The copulas of random vectors with standard uniform univariate margins truncated from the right are considered and a general formula for such right-truncated conditional copulas is derived. This formula is analytical for copulas that can be inverted analytically as functions of each single argument. This is the case for Archimedean and related copulas. The resulting right-truncated Archimedean copulas are not only analytically tractable but can also be characterized as tilted Archimedean copulas, one of the main contributions of this work. This characterization now allows one to not only immediately obtain a limiting Clayton copula for a general vector of truncation points converging to zero (an extension of a result known in the special case of equal truncation points), but to work with an exact model instead of an approximate limiting model in the first place.

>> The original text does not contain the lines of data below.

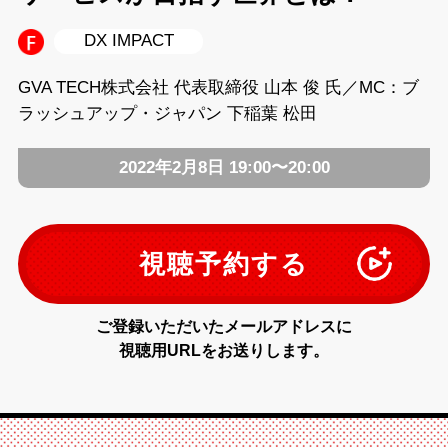
DX IMPACT
GVA TECH株式会社 代表取締役 山本 俊 氏／MC：ブ
ラッシュアップ・ジャパン 下稲葉 松田
2022年2月8日 19:00〜20:00
視聴予約する
ご登録いただいたメールアドレスに
視聴用URLをお送りします。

As tilted Archimedean copulas have been studied in the literature, the characterization allows one to obtain various analytical and stochastic properties of right-truncated Archimedean copulas. Further contributions include the characterization of right-truncated Archimax copulas with logistic stable tail dependence functions as tilted outer power Archimedean copulas, and an analytical form of right-truncated nested Archimedean copulas.

Suggested Citation

  • Hofert, Marius, 2021. "Right-truncated Archimedean and related copulas," Insurance: Mathematics and Economics, Elsevier, vol. 99(C), pages 79-91.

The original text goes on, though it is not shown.